US Federal Reserve warns of “bubble in US housing market”

Homebuyers have faced a difficult decision during the pandemic: swallow rapid price increases and Avoid typical steps such as house inspections, or risk being locked out of the real estate market. These dynamics have led some observers to wonder if the US is repeating the early 2000s housing bubble that led to a painful housing crash in 2006 and the Great Recession the following year.

The answer, Dallas Federal Reserve Bank warns, is that the housing market is showing “signs of a brewing US housing bubble.”

That can worry millions of potential homebuyers who are dealing with myriad financial pressure points. First, mortgage interest rise fastand averaged 4.67% for a 30-year fixed-term loan in the week ended March 31 — the highest since 2018, according to Freddie Mac. And the national median listing price for a home has risen to a record $405,000, said March 31.

Home buying has skyrocketed during the pandemic due to a confluence of trends. For starters, Millennials now represent the largest US generation and have entered their prime for home buying. And the pandemic has forced millions of people to work from home, prompting some to move away from cities or seek larger apartments to cope with the reality of remote work. The typical listing price for a home has increased nearly 27% over the past two years, said.

Certainly, a rapid rise in home prices doesn’t necessarily signal a bubble, economists at the Dallas Fed noted.

“But real house prices may deviate from market fundamentals if there is widespread belief that today’s robust price increases will continue,” they noted. “When many buyers share this belief, buying for fear of missing out can push up prices and raise expectations of strong home price gains.”

Meanwhile, more and more homebuyers are opting for adjustable rate mortgages, or ARMs, because these loans offer a lower initial interest rate for a few years but then adjust to higher interest rates annually. According to real estate company Inman, demand for ARMs is up 26% year over year. The current interest rate for a 5/1 ARM (with a five-year starting rate) is 3.5%.

To examine whether the current momentum might reflect a bubble, economists at the Dallas Fed examined three different market metrics. Their conclusion: There are signs of a “market tipping point”.

“exuberance indicator”

First, economists considered a statistical model that tracks “exuberance,” or when prices rise at an exponential rate that cannot be justified by economic fundamentals. When their exuberance measure hits a 95% threshold, it signals 95% confidence that the market is experiencing “abnormal explosive behavior,” they noted.

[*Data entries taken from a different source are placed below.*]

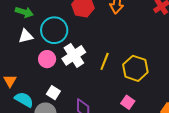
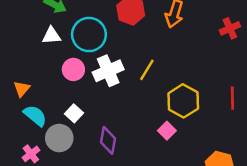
yellow line: (105, 61) -> (147, 70), moved
pink square: (128, 102) -> (167, 131), moved

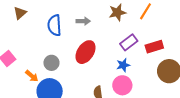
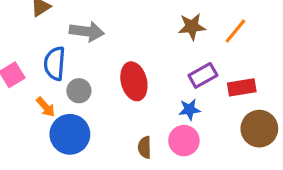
gray arrow: (83, 21) -> (87, 32), moved, size x1.5
blue semicircle: (54, 25) -> (55, 63), moved
red ellipse: (86, 52) -> (134, 81), turned -55

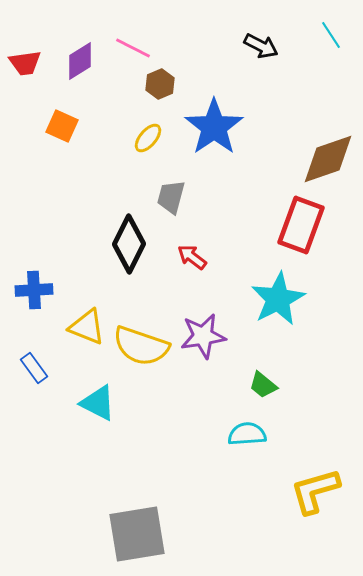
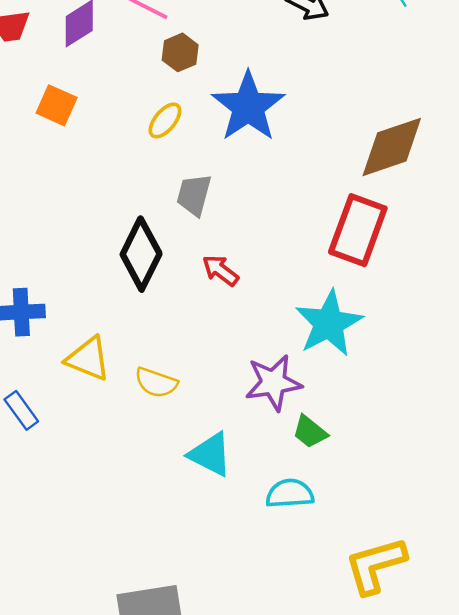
purple star: (203, 336) -> (273, 383), moved
yellow semicircle: (141, 346) -> (156, 383), size x0.6
cyan triangle: (98, 403) -> (210, 454), moved

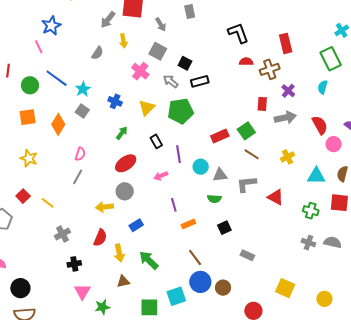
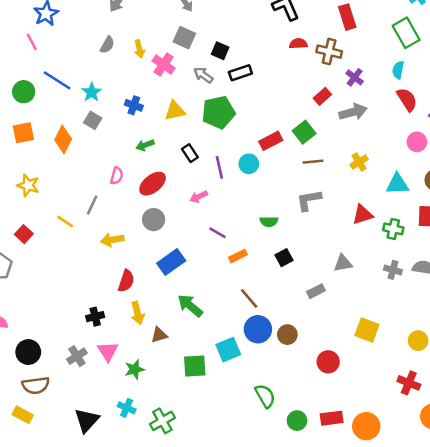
yellow arrow: (123, 41) -> (139, 49), moved
brown cross: (270, 69) -> (329, 52), turned 36
red rectangle: (262, 104) -> (322, 96), turned 48
yellow triangle: (147, 108) -> (175, 111), turned 36
red semicircle: (320, 125) -> (407, 100), moved
green arrow: (122, 133) -> (145, 145), turned -144
pink semicircle: (80, 154) -> (117, 176), moved
brown line: (252, 154) -> (313, 162), turned -35
cyan circle: (201, 167) -> (249, 164), moved
gray triangle: (220, 175) -> (343, 263), moved
red triangle: (276, 197) -> (363, 215), moved, turned -42
yellow line: (48, 203) -> (65, 221), moved
purple line: (174, 205) -> (218, 233), turned -40
yellow arrow: (104, 207) -> (112, 240), moved
blue rectangle: (136, 225) -> (171, 262), size x1.5
gray cross: (62, 234) -> (77, 356), moved
yellow arrow: (119, 253) -> (137, 313), moved
gray rectangle: (247, 255) -> (316, 291), turned -48

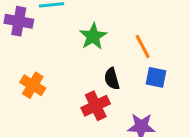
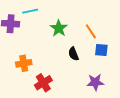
orange cross: (33, 85) -> (24, 63), turned -35
red cross: (96, 106) -> (43, 83), moved

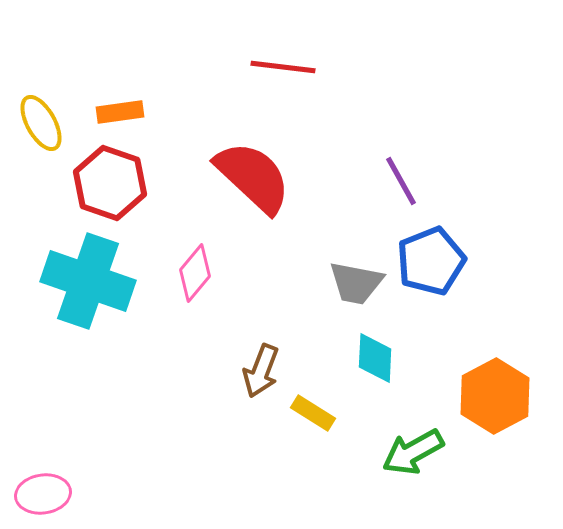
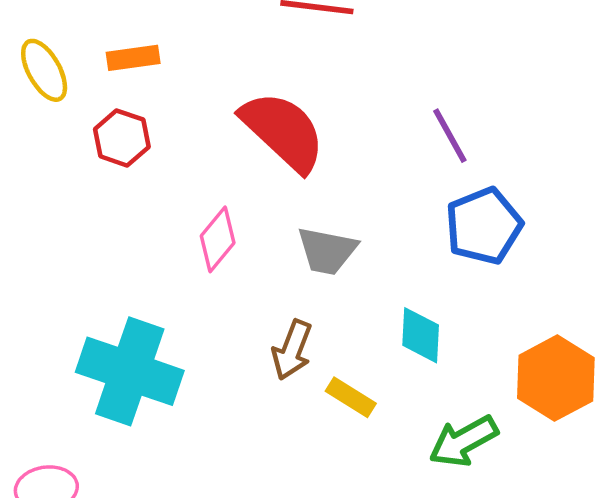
red hexagon: (110, 183) -> (122, 138), size x0.7
cyan cross: (88, 281) -> (130, 371), moved
gray trapezoid: (356, 283) -> (327, 251), moved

The current level of exuberance: 115%.

Next, economists looked at another measure of valuation: comparing home prices to the sum of discounted future rents. It’s a similar concept to how investors determine a stock’s value by looking at discounted future dividends, the economists noted.

This also shows an exuberance that is “comparable to the lead-up to the last real estate boom,” it said.

Third, the analysts examined the ratio of home prices to disposable income, another measure of housing affordability. This has not risen to exuberant levels, but economists noted that household disposable income has been supported by stimulus controls during the pandemic, as well as a drop in household spending due to lockdowns – in other words, temporary factors.

Danielle Hale, chief economist at, said that while current home price growth is unsustainable, it is difficult to predict when price increases will slow.

“Double-digit price increases and rent increases can’t go on forever,” she said.

Hale said rising mortgage rates, which make housing less affordable, should slow the pace of price increases somewhat. “When mortgage rates fell, it helped cushion high housing costs because people had fewer monthly payments. Now interest rates are moving in the opposite direction and monthly expenses are increasing. That means prices can’t keep up the double-digit pace of growth,” she said.

FOMO wave causes concern

There are some differences between 2022 and the housing boom of 2006, which collapsed into a global financial crisis that took years to heal, the economists pointed out.

For one thing, household finances are in better shape than they were in 2006, and the kind of easy credit that fueled this housing boom is a thing of the past. Back then, some banks gave so-called “liar loans,” or mortgages, that required little or no proof of income. Today, banks require buyers to prove their income in order to qualify for a loan.

But there’s something else the economists called worrisome: “A wave of exuberance over fear of missing out, drawing in new investors and more aggressive speculation among existing investors.”

A housing correction fallout from the current housing boom would not compare to the 2007-2009 financial crisis, they said. But for some homeowners, a fix could still prove painful.

CBS News’ Irina Ivanova contributed to the coverage.